:: PROVIDED RECORDS ::
*** Begin section ***

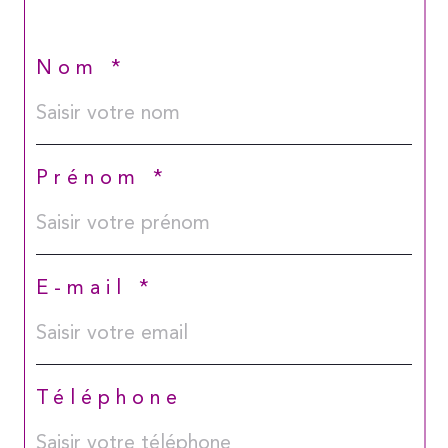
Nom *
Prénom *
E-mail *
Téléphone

*** End section ***
*** Begin section ***

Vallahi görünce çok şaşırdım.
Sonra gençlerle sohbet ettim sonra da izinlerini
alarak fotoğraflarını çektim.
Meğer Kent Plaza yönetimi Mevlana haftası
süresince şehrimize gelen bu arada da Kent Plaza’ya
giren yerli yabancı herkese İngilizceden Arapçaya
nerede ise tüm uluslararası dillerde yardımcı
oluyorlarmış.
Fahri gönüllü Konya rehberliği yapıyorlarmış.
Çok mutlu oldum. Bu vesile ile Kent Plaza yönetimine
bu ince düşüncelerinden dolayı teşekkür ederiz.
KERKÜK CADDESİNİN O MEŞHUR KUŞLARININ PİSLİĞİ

*** End section ***

:: YOUR OBJECTIVE ::
The count, and nothing else: how many lines of the entries contain the word "Plaza"?

:: OUTPUT FOR THIS TASK ::
3